# Chicago, IL "Doc" 10 month old male, amputee



## Chicagocanine (Aug 7, 2008)

From the rescue's website:
http://www.chicagocaninerescue.org/ 

"Doc is a handsome 10 month old German Shepherd that was rescued by CCRF from Chicago's Animal Care and Control. He was found as a stray, and he was in pretty bad shape: Doc was incredibly skinny and very weak, and he was also covered in a lot of surface wounds. The worst of it, though, was that both of Doc's front legs were broken. While one leg healed very well, the other did not and was causing him a lot of pain, so it was amputated.

Despite all that this beautiful guy has been through, Doc gets along great! He has very little trouble walking, though there are a few miscalculated steps here and there. Doc is very, very affectionate, and he's content with some head scratches, belly rubs, and a toy. Doc does not really like other dogs, though, so he needs to be the only dog in the household.

Doc would love a foster or forever home to finish the healing process off in!
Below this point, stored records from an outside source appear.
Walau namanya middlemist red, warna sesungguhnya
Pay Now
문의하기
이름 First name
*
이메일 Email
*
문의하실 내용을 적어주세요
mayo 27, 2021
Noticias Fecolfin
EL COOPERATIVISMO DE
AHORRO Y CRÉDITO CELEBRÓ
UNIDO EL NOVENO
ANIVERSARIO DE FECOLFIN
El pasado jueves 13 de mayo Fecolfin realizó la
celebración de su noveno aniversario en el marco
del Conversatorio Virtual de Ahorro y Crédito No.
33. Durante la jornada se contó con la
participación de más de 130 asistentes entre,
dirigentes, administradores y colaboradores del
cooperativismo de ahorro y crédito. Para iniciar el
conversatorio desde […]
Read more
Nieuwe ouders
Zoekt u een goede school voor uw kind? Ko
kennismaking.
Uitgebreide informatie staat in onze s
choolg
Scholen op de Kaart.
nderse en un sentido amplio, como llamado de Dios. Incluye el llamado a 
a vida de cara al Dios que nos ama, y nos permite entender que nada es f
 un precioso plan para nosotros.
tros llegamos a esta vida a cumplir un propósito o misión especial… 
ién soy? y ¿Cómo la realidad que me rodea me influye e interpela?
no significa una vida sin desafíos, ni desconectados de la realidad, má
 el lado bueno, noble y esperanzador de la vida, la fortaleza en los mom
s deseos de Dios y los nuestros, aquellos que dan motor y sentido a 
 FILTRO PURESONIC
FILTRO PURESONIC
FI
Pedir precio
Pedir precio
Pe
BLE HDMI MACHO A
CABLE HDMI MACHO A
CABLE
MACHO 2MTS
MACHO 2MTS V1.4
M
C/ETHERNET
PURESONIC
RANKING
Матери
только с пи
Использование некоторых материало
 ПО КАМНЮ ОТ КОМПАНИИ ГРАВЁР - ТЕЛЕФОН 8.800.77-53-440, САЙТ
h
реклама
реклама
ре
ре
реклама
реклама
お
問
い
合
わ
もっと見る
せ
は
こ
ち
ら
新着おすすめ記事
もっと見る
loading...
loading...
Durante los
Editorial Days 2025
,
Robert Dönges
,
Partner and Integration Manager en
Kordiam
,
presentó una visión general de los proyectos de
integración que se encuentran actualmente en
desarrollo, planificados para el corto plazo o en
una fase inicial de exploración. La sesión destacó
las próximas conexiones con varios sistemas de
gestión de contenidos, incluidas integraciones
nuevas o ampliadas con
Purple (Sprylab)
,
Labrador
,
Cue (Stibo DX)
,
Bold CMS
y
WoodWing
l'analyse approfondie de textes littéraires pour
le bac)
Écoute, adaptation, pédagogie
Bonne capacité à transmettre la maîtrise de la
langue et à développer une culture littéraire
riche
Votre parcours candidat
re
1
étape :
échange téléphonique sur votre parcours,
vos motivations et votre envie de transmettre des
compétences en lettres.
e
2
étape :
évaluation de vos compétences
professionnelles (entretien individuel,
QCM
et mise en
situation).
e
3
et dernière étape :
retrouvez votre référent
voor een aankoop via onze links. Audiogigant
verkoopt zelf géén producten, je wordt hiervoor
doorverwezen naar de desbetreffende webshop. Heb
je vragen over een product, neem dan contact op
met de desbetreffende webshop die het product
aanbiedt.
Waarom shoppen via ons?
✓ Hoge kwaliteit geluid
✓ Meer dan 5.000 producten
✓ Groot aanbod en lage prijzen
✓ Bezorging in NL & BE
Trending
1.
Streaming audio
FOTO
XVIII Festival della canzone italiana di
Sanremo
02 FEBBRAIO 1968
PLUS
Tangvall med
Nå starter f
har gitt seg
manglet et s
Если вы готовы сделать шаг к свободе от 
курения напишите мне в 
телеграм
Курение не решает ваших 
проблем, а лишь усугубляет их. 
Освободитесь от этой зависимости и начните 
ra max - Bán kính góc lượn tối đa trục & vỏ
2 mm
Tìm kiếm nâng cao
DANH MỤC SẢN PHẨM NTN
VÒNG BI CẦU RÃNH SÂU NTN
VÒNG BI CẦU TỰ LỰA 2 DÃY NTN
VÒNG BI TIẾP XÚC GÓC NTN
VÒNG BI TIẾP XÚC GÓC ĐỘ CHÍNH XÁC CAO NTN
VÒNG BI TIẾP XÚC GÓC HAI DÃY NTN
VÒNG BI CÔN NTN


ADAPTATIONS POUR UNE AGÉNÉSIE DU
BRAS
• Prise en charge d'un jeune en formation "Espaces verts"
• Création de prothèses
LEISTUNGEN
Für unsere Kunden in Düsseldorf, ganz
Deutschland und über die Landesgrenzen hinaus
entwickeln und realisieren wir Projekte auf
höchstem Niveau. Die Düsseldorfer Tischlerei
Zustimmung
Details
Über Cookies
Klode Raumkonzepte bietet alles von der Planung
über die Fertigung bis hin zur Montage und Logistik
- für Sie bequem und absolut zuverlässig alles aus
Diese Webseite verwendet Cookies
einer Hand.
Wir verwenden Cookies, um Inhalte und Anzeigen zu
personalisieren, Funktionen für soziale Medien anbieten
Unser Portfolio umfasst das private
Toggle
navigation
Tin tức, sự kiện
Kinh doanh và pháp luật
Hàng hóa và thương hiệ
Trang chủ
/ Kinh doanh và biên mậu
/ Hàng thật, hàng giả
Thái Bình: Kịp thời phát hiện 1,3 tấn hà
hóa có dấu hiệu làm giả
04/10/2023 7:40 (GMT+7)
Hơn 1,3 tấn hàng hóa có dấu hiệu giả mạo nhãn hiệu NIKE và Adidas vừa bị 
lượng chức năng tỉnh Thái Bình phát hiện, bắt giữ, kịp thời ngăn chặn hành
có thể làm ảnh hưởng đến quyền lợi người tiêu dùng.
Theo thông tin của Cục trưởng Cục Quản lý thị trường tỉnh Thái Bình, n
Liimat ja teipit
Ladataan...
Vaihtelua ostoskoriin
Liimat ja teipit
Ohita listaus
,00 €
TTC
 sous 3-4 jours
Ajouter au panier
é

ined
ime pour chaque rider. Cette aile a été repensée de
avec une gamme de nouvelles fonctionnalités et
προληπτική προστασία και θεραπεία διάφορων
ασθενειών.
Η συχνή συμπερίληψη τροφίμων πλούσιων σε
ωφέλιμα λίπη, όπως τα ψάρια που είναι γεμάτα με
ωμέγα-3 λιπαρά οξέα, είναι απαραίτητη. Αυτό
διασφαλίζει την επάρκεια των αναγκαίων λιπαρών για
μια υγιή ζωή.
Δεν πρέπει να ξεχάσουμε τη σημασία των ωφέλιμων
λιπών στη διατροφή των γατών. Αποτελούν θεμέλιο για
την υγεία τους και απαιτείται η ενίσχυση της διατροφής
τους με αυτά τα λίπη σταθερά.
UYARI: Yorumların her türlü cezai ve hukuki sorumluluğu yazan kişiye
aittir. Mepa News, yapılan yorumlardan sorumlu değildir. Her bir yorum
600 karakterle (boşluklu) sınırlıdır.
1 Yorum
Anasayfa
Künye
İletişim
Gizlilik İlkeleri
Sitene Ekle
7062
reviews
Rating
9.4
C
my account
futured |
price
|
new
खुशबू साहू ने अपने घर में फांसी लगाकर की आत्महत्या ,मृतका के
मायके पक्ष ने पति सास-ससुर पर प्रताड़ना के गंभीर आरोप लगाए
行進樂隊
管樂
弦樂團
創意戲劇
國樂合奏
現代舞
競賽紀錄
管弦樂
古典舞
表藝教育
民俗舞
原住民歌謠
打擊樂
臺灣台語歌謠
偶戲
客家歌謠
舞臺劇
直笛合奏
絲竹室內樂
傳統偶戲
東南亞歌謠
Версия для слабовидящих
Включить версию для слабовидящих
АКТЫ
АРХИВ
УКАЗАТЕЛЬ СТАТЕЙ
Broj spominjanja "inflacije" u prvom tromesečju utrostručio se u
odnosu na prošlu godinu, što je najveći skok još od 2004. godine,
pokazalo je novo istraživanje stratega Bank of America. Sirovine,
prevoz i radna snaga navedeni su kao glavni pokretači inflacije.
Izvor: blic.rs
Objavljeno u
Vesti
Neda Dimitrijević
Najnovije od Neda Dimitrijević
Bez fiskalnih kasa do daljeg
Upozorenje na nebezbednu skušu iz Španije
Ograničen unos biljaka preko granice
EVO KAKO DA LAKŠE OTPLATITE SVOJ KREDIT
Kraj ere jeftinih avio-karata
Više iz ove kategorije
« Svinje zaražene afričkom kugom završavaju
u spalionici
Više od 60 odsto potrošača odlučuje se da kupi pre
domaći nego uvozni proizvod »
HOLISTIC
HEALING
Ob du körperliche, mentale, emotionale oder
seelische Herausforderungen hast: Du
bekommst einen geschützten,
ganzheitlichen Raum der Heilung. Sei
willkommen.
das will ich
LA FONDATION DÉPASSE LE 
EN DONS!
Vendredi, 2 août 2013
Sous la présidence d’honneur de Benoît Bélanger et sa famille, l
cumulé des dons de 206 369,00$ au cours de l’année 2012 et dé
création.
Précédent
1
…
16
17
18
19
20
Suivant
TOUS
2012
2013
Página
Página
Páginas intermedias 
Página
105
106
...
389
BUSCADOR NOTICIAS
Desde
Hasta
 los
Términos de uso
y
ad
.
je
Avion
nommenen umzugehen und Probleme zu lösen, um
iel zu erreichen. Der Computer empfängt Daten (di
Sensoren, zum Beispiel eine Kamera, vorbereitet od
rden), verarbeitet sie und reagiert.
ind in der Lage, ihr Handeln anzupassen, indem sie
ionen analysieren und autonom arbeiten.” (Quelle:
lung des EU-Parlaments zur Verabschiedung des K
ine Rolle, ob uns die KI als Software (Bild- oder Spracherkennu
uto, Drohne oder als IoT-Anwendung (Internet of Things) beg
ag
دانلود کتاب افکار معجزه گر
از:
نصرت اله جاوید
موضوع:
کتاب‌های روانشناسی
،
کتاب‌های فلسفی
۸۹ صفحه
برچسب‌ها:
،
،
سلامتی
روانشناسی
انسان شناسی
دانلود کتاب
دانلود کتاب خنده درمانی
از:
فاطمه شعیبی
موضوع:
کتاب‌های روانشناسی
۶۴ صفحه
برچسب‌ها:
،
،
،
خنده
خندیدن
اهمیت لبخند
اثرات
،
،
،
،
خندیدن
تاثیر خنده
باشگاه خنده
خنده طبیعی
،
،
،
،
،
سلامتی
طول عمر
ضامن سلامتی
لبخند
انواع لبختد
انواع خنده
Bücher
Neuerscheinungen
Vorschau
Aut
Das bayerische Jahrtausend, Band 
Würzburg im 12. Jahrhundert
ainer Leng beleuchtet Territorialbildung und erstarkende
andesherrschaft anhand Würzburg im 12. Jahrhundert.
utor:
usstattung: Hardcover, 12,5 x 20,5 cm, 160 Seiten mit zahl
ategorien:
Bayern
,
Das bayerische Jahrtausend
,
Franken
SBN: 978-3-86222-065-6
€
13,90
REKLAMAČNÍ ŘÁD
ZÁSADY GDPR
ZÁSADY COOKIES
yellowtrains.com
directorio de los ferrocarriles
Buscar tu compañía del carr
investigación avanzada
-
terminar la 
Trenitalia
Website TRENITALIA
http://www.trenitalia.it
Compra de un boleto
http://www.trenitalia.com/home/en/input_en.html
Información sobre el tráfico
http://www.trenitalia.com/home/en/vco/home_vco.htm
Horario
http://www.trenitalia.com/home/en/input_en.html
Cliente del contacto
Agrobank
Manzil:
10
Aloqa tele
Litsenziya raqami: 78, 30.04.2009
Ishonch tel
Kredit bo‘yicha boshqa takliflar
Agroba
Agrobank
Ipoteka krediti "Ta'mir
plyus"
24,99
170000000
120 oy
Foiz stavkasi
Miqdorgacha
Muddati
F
If you're interested in adopting or fostering this distinguished boy, please submit an application on our website at http://www.chicagocaninerescue.com!"


----------



## GSDTrain (Apr 21, 2008)

handsome boy...hope he finds a good home


----------



## Karin (Jan 4, 2008)

Awww.... look at that sweet and happy face!


----------



## Sean Rescue Mom (Jan 24, 2004)

What a sweetie, he's a youngster so hopefully someone will open their heart to this boy.


----------